──────── DATA PROVIDED ────────
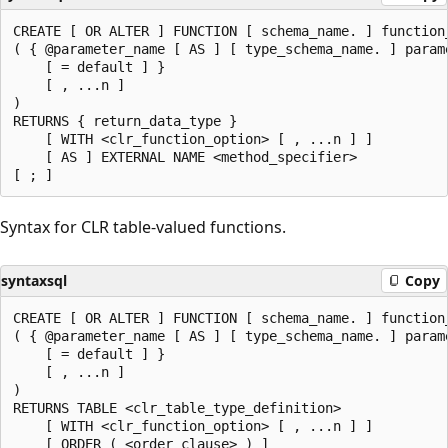
CREATE [ OR ALTER ] FUNCTION [ schema_name. ] function_
( { @parameter_name [ AS ] [ type_schema_name. ] parame
    [ = default ] }

    [ , ...n ]

)

RETURNS { return_data_type }

    [ WITH <clr_function_option> [ , ...n ] ]

    [ AS ] EXTERNAL NAME <method_specifier>

Syntax for CLR table-valued functions.
syntaxsql
Copy
CREATE [ OR ALTER ] FUNCTION [ schema_name. ] function_
( { @parameter_name [ AS ] [ type_schema_name. ] parame
    [ = default ] }

    [ , ...n ]

)

RETURNS TABLE <clr_table_type_definition>

    [ WITH <clr_function_option> [ , ...n ] ]

    [ ORDER ( <order_clause> ) ]
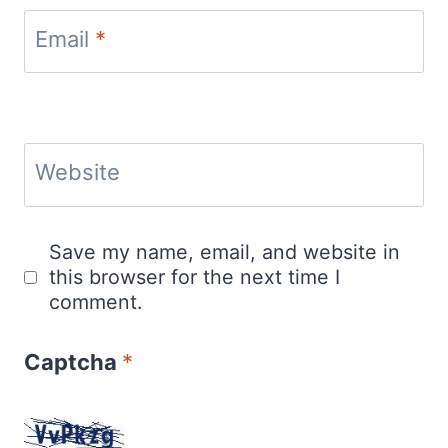
Email
*
Website
Save my name, email, and website in
this browser for the next time I
comment.
Captcha
*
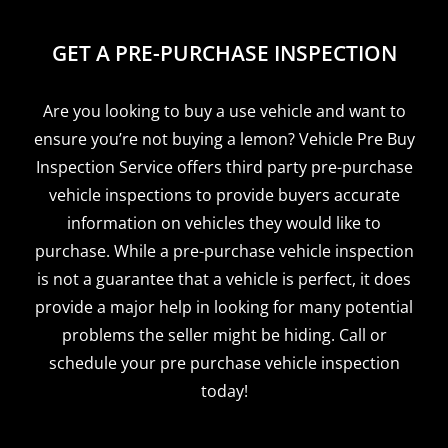
GET A PRE-PURCHASE INSPECTION
Are you looking to buy a use vehicle and want to
ensure you’re not buying a lemon? Vehicle Pre Buy
Inspection Service offers third party pre-purchase
vehicle inspections to provide buyers accurate
information on vehicles they would like to
purchase. While a pre-purchase vehicle inspection
is not a guarantee that a vehicle is perfect, it does
provide a major help in looking for many potential
problems the seller might be hiding. Call or
schedule your pre purchase vehicle inspection
today!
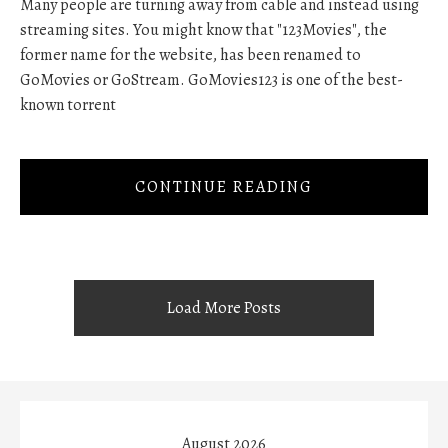
Many people are turning away from cable and instead using
streaming sites. You might know that "123Movies", the
former name for the website, has been renamed to
GoMovies or GoStream. GoMovies123 is one of the best-
known torrent
CONTINUE READING
Load More Posts
August 2026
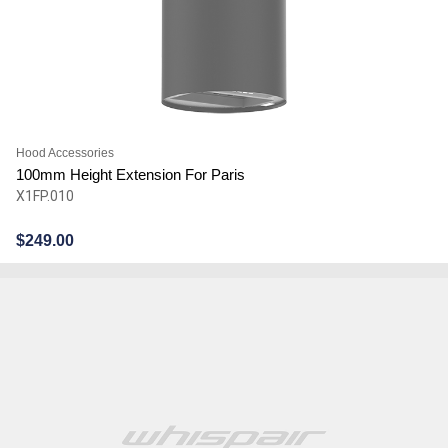
Hood Accessories
100mm Height Extension For Paris
X1FP.010
$
249.00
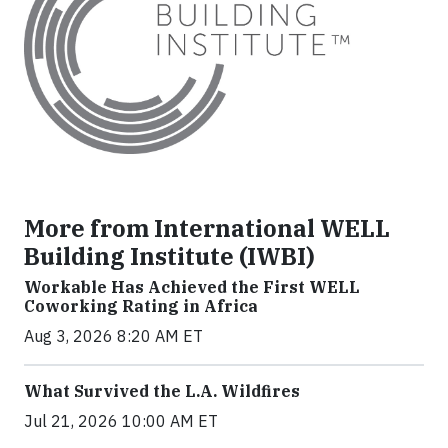
More from International WELL
Building Institute (IWBI)
Workable Has Achieved the First WELL
Coworking Rating in Africa
Aug 3, 2026 8:20 AM ET
What Survived the L.A. Wildfires
Jul 21, 2026 10:00 AM ET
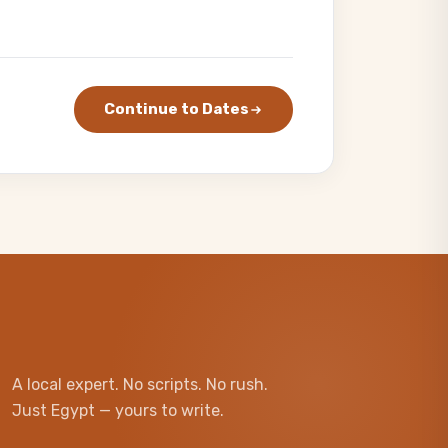
Continue to Dates
A local expert. No scripts. No rush.
Just Egypt — yours to write.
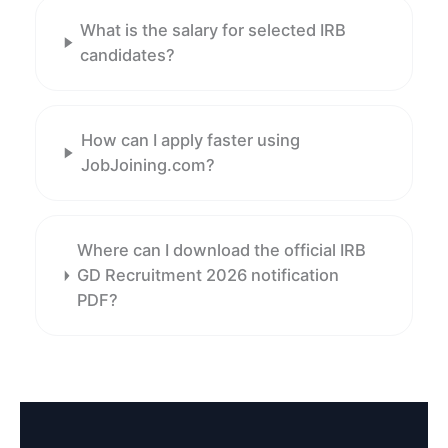
What is the salary for selected IRB
candidates?
How can I apply faster using
JobJoining.com?
Where can I download the official IRB
GD Recruitment 2026 notification
PDF?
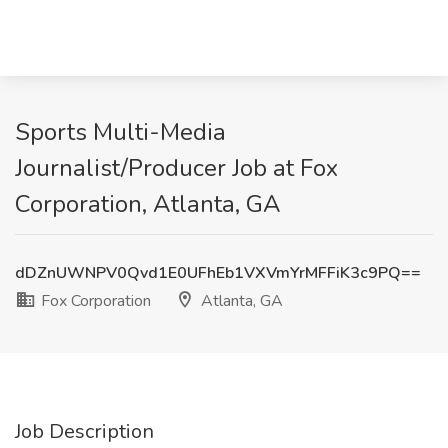
Sports Multi-Media
Journalist/Producer Job at Fox
Corporation, Atlanta, GA
dDZnUWNPV0Qvd1E0UFhEb1VXVmYrMFFiK3c9PQ==
Fox Corporation
Atlanta, GA
Job Description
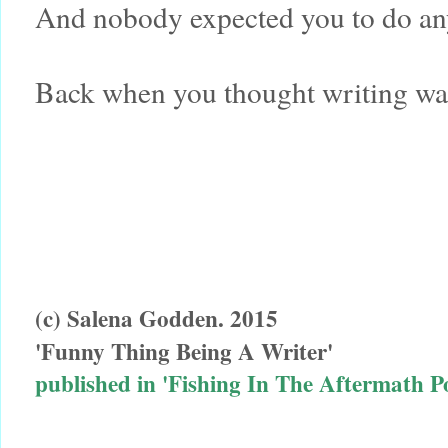
And nobody expected you to do any
Back when you thought writing was 
(c) Salena Godden. 2015
'Funny Thing Being A Writer'
published in 'Fishing In The Aftermath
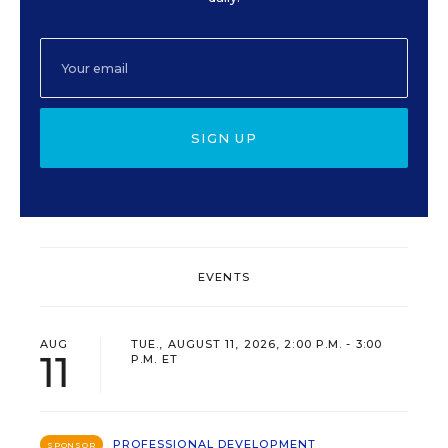
SIGN UP
EVENTS
AUG
TUE., AUGUST 11, 2026, 2:00 P.M. - 3:00
11
P.M. ET
PROFESSIONAL DEVELOPMENT
SPONSOR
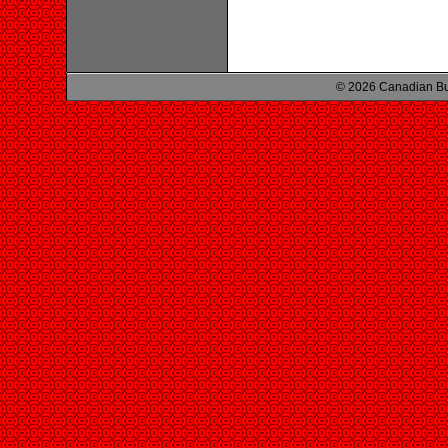
© 2026 Canadian Bu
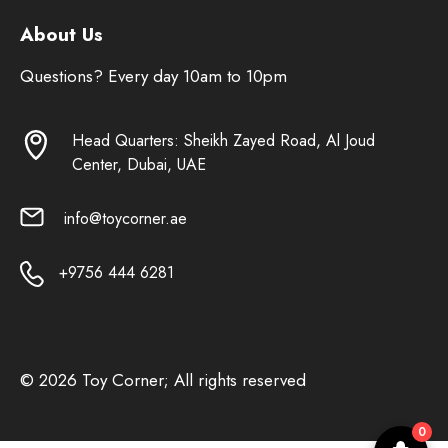
About Us
Questions? Every day 10am to 10pm
Head Quarters: Sheikh Zayed Road, Al Joud
Center, Dubai, UAE
info@toycorner.ae
+9756 444 6281
© 2026 Toy Corner; All rights reserved
0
────────
• _PROBLEM TO SOLVE_: Would you repeat exactly, and only, the lines from the start of the records above through the line containing "Are you looking", with the pictures omitted?

• _TASK OUTPUT_:
CREATE [ OR ALTER ] FUNCTION [ schema_name. ] function_
( { @parameter_name [ AS ] [ type_schema_name. ] parame
    [ = default ] }

    [ , ...n ]

)

RETURNS { return_data_type }

    [ WITH <clr_function_option> [ , ...n ] ]

    [ AS ] EXTERNAL NAME <method_specifier>

Syntax for CLR table-valued functions.
syntaxsql
Copy
CREATE [ OR ALTER ] FUNCTION [ schema_name. ] function_
( { @parameter_name [ AS ] [ type_schema_name. ] parame
    [ = default ] }

    [ , ...n ]

)

RETURNS TABLE <clr_table_type_definition>

    [ WITH <clr_function_option> [ , ...n ] ]

    [ ORDER ( <order_clause> ) ]
Email
*
Website
Save my name, email, and website in
this browser for the next time I
comment.
Captcha
*
GET A PRE-PURCHASE INSPECTION
Are you looking to buy a use vehicle and want to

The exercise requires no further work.